**What you will do**
If a line in the data below includes the string "下载速度", please return a copy of it.

Stored records:

*** Begin section ***

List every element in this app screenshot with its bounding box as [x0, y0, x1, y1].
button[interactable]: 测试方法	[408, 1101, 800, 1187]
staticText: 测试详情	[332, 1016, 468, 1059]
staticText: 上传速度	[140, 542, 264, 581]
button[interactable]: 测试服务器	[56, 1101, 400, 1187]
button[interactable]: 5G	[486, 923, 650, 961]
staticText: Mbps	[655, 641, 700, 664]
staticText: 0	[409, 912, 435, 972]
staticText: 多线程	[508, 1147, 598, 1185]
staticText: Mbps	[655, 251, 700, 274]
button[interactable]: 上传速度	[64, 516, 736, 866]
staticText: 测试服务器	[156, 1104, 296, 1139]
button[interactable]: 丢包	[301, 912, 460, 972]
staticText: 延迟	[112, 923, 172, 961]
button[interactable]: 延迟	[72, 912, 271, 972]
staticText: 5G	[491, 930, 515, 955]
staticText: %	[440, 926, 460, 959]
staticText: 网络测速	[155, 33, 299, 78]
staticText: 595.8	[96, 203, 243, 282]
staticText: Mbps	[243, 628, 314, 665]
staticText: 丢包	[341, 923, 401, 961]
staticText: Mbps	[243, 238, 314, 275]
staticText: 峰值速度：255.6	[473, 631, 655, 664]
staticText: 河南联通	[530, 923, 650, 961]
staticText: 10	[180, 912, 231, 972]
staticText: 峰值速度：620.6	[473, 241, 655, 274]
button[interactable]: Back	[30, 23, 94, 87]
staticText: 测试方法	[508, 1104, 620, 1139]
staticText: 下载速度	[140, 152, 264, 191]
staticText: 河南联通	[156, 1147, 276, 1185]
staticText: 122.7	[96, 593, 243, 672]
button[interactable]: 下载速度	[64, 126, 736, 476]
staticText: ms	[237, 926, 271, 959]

*** End section ***

**Response box**
staticText: 下载速度	[140, 152, 264, 191]
button[interactable]: 下载速度	[64, 126, 736, 476]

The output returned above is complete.